Who needs self-driving cars when you can control them with your mind instead?
Later this year, Tesla is expanding its Full Self-Driving beta, meaning you'll soon see self-driving Tesla Model S, Model 3, Model X, and Model Y cars roaming the streets. But what if the system could read your mind to take over control of the car and drive you to your destination with just a thought?
It sounds like something from a science fiction movie, but a patent filing suggests Honda is actually working on futuristic mind-reading technology. Submitted to the US Patent Office, the patent describes a "brain-machine interface" that can detect brain waves, understand the user's intentions, and control the vehicle accordingly. For example, diagrams submitted as part of the patent show how a motorcyclist could use the tech to perform a stoppie and wheelie on command.
Normally, these stunts require a lot of skill and experience to pull off and could easily go wrong, but the technology will assist the rider by taking control of the bike after sensing brain waves that "may be indicative of the user's intent to perform the wheelie."
Once the bike is under control, the patent goes on to describe how "the throttle may be increased to cross a threshold value and immediately clutches may be pulled to disengage transmission gears. Further, as engine revolution increases, the clutches may be immediately released by a certain amount (e.g., "80 percent") while the throttle is controlled. This may pull the front wheel to lift up while the rear wheel stays on the ground."

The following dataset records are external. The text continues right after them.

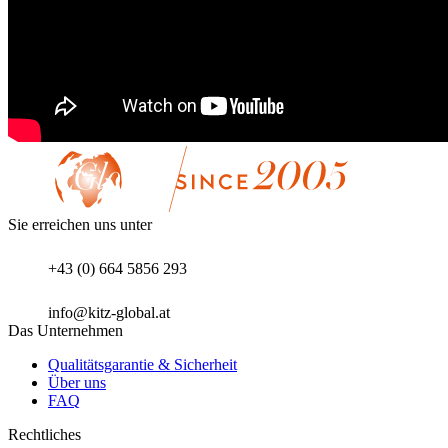
Sie erreichen uns unter
+43 (0) 664 5856 293
info@kitz-global.at
Das Unternehmen
Qualitätsgarantie & Sicherheit
Über uns
FAQ
Rechtliches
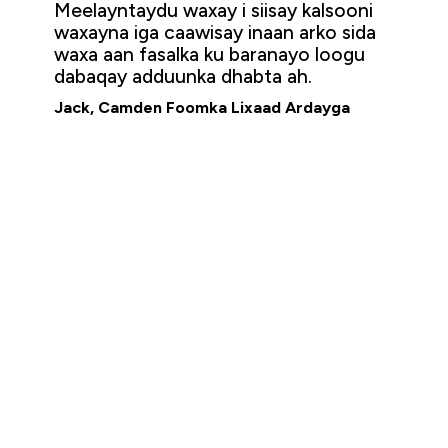
Meelayntaydu waxay i siisay kalsooni
waxayna iga caawisay inaan arko sida
waxa aan fasalka ku baranayo loogu
dabaqay adduunka dhabta ah.
Jack, Camden Foomka Lixaad Ardayga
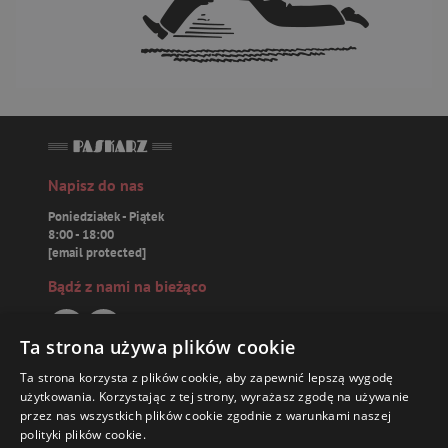
Napisz do nas
Poniedziałek - Piątek
8:00 - 18:00
[email protected]
Bądź z nami na bieżąco
Ta strona używa plików cookie
Ta strona korzysta z plików cookie, aby zapewnić lepszą wygodę
Paskarz.pl
użytkowania. Korzystając z tej strony, wyrażasz zgodę na używanie
przez nas wszystkich plików cookie zgodnie z warunkami naszej
polityki plików cookie.
Zamówienia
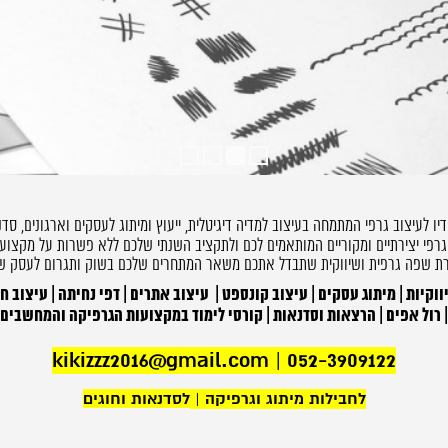
4
3
2
1
יו לעיצוב גרפי המתמחה בעיצוב למדיה דיגיטלית, ייעוץ ומיתוג לעסקים וארגונים, סדנ
גרפי יצירתיים ומקוריים המותאמים לכם ולתקציב השנתי שלכם ללא פשרות על מקצועי
ת שפה גרפית ושיווקית שתבדל אתכם משאר המתחרים שלכם בשוק ותגרום לעסק ש
ווקיות | מיתוג עסקים | עיצוב קונספט | עיצוב אתרים | דפי נחיתה | עיצוב ח
 | רול אפים | הרצאות וסדנאות | קורסי לימוד במקצועות הגרפיקה והמחשבים
kikizzz2016@gmail.com
|
052-3909122
לחבילות מיתוג וגרפיקה
|
לסדנאות וחוגים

Electrodes built into the helmet detect the rider's brain waves, which are then sent to the brain-machine interface computer that controls the bike. While the patent images only demonstrate how this could help a motorcycle rider do a wheelie or stoppie, it also says the technology could be applied to four-wheel vehicles. Potentially, this means it could be used as a high-speed track training tool for high-performance models such as the Honda Civic Type R to help prevent an inexperienced driver from crashing.
Furthermore, the patent describes how the brain-machine interface could adapt to a driver's skill level and reduce the electronic assists as they gain more experience. It could also improve road safety by monitoring when the driver is about to brake, steer, or accelerate. Of course, the patent doesn't guarantee the technology will be developed, but it shows how Honda envisions driver assists evolving in the future.